Gregor - Beruf
Die berufliche Situation Gregors spielt bereits zu Beginn eine entscheidende Rolle, denn beim Erwachen erblickt dieser die Musterkollektion auf dem Tisch während er den Käferkörper im Bett wälzt. Somit wird dem Leser suggeriert, dass Beruf und Verwandlung in einem gewissen Beziehungsgefüge miteinander verknüpft sind und einander bedingen. Gregor berichtet aus seiner Perspektive, wie sehr ihm der Beruf verhasst ist und das das dieser lediglich zum Schulden abzahlen der Eltern dient.
Auch hier ergeben sich einige Parallelen zu Kafkas leben, da dieser eigentlich den Wünsch verspürte, Philosophie zu studieren, doch entschied er sich unter dem Einfluss des Vaters für ein Studium der Rechtswissenschaften. Der Vater lenkte das Familiengeschehen, denn auch die Mutter und später auch teilweise die Kinder mussten im Geschäft mitarbeiten.
Ansprüche auf ein selbstbestimmendes Leben, welche Gregor angesichts seiner Eltern unterdrückt, kommen gegenüber dem Chef zumindest in seiner Phantasie zum Ausdruck. Gregors Einstellung zu seinem Beruf erweist sich somit als durchaus zwiespältig: Einerseits verhält er sich dem Prokuristen gegenüber devot und unterwirft sich ihm, doch andererseits entwickelt er Rachefantasien- so stellt er sich die Kündigung vor- doch sein Handeln bleibt hinter den Wünschen und Vorstellungen zurück.

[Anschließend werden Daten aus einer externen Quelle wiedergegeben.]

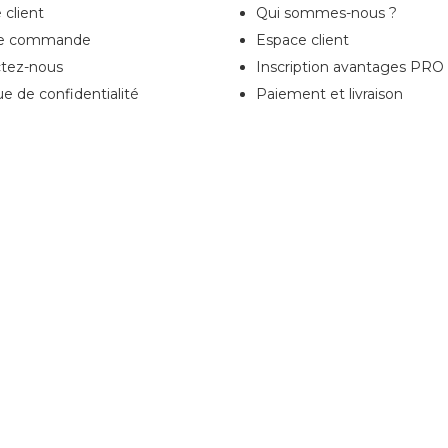
 client
Qui sommes-nous ?
de commande
Espace client
tez-nous
Inscription
avantages PRO
ue de confidentialité
Paiement et livraison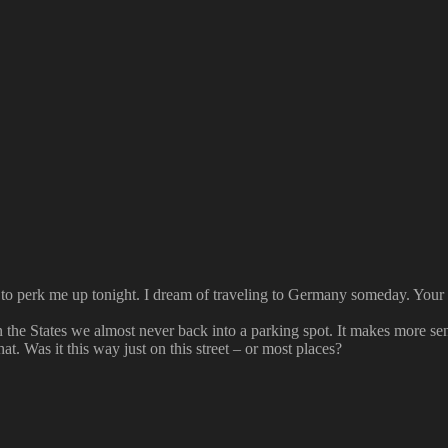
to perk me up tonight. I dream of traveling to Germany someday. Your p
 In the States we almost never back into a parking spot. It makes more s
t. Was it this way just on this street – or most places?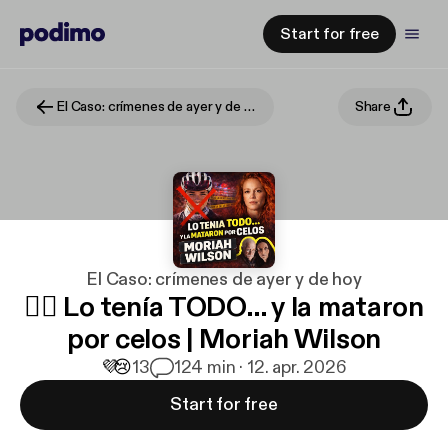
Start for free
El Caso: crímenes de ayer y de hoy
Share
El Caso: crímenes de ayer y de hoy
🚴‍♀️ Lo tenía TODO… y la mataron
por celos | Moriah Wilson
💜
😢
13
1
24 min · 12. apr. 2026
Start for free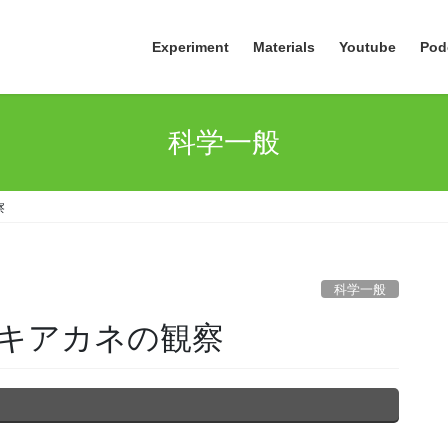
Experiment
Materials
Youtube
Pod
科学一般
察
科学一般
キアカネの観察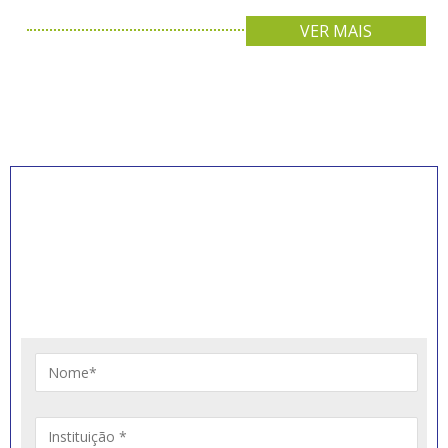
VER MAIS
INSCREVA-SE PARA
RECEBER NOVIDADES
Artigos, notícias, legislações e informativos sobre
educação comunitária.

Diesen unterdrückten aggressiven Impuls hinter der von Normen und Konventionen bestimmten Fassade musste auch Kafka zeitlebens spüren, denn seine Anstellung in einer Versicherungsgesellschaft und sein schneller Aufstieg in dieser dienten lediglich dem Lebensunterhalt, doch sah er diese Arbeit als eine essentielle Behinderung an seiner eigentlichen Arbeit, welche er nur noch nachts verüben konnte: das Schreiben.

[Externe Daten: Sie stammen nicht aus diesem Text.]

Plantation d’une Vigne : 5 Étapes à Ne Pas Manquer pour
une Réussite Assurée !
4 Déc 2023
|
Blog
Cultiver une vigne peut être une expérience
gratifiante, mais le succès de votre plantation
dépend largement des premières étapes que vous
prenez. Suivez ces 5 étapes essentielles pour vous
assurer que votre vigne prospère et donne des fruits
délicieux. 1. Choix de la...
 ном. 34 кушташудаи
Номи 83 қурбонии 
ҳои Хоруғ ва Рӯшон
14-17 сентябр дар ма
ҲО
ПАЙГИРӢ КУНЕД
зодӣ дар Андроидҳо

Gregors Überlegungen zeigen die harten Umstände und das Abhängigkeitsverhältnis auf, unter denen dieser arbeiten muss: Ein Geschäftsdiener überwacht die pünktliche Ankunft Gregors am Bahnhof und Krankmeldungen werden durch den Chef oder einen Krankenkassenarzt vor Ort geprüft, wobei für den Arzt lediglich gesunde, oder aber arbeitsscheue Menschen existieren. Das verspätete Erscheinen Gregors verursacht somit das Eintreffen eines Angestellten und die in einer wirtschaftlich radikal aufstrebenden Zeit nicht unüblichen Kontrollmechanismen aufgrund des Misstrauens der Geschäftsleitung gegenüber dem Angestellten wird verdeutlicht.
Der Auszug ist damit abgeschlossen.